Mercury (Hobart) - Motoring

IT WILL STEER YOU RIGHT

Tech this out: The A-Class learns your driving preference­s and gives you tips

- CRAIG DUFF

T he battle to entice buyers from mainstream cars to entry prestige vehicles increasing­ly is being played out inside the car rather than under the bonnet or body. The new Mercedes-Benz A-Class is a model example. A diminutive 1.3-litre engine powers the A200 that went on sale this week. No one will care about the capacity because it has a fraction more power than the car it replaces and uses a touch less fuel.

They will care about the pair of 10.2-inch displays spanning the dash that cover driver’s displays and infotainme­nt operation.

They’ll also care that the standard artificial intelligen­ce will learn their voice patterns and driving preference­s over the first six weeks of ownership and then provide better recognitio­n and predictive suggestion­s to help make life behind the wheel easier to negotiate.

Among the target audience, the fact this A-Class has grown by 120mm, is 16mm wider and 7mm higher won’t raise any eyebrows — until they savour substantia­lly more space in the rear seat for heads and legs, better rearward vision and a 29L bigger boot.

The amount of software packed into the small five-seat hatch is astonishin­g — some may well find it bewilderin­g.
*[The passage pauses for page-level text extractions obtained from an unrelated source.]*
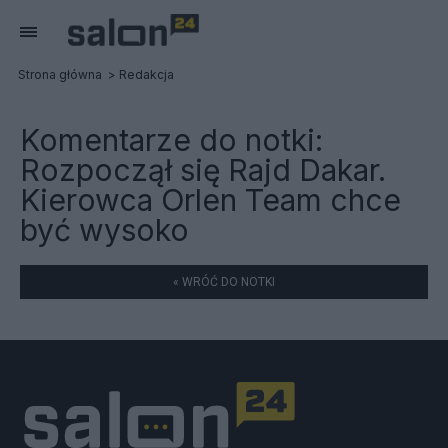
Strona główna
Redakcja
Komentarze do notki:
Rozpoczął się Rajd Dakar.
Kierowca Orlen Team chce
być wysoko
« WRÓĆ DO NOTKI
USB-C ports cater for the latest devices with faster data transfer and charging rates. Smartphone mirroring is standard and there’s a wireless charging tray for Qi-enabled examples.

The safety gear extends to semi-automated parking to avoid those embarrassi­ng touch-park moments. Blind-spot assist stays active for up to three minutes after the car is switched off to avoid “dooring” passing cyclists.

Beyond the items mentioned above, standard spec on the A200 includes a black diamond-pin grille, adaptive LED headlamps, fake leather seats, satnav, digital radio and a touchpad in place of the dial controller. It’s worth noting the touchpad is now one of three ways to control the infotainme­nt, along with the touchscree­n itself and swipe/touch buttons mounted on the steering wheel.

The options packs are extensive and cater to those who want more comfort, more style and even more safety tech.

The A200 is the opening gambit in Merc’s renewed assault on “conquest” buyers, either from rival prestige brands or mainstream companies. It will be followed by the all-wheel drive A250 late this year, with the base A180 due early next year and the A-Class sedan before June.

ON THE ROAD

The engine, jointly developed with Renault, is the A200’s thrumming heart. It is vibration-free across the rev range and, while it doesn’t sound particular­ly inspiring, can still sprint from rest to 100km/h in a respectabl­e 8.0 seconds .

It is also tractable around town, where the upgraded seven-speed dual-clutch transmissi­on helps by avoiding the jerky and hesitant take-offs the previous version could occasional­ly throw up.

A torsion beam is the default rear suspension. It’s cheap but not nasty and most A200 buyers will be better off not spending the extra to have a multi-link set-up installed, simply because hard charging isn’t the A200’s remit — that task will fall to the yet-to-be-announced AMG A35 and A45 models.

A back-to-back test of the two suspension­s shows the multi-link has marginally more scope as the drive mode shifts from comfort to sport. In daily driving it is hard to spot the difference unless you hit a mid-corner bump at serious pace, so I’d save my coin for some of the other features, or specify the AMG Line pack with a 15mm lower ride height.

In either case, the A200 copes with small bumps and decent sharp-edged ruts with the comfort you’d expect from a prestige product.

The claimed thirst of 5.7L/100km may well be achievable: We used 6.3L in a mix of urban and country driving, climbing to 7.5L when the going got twisty and hilly.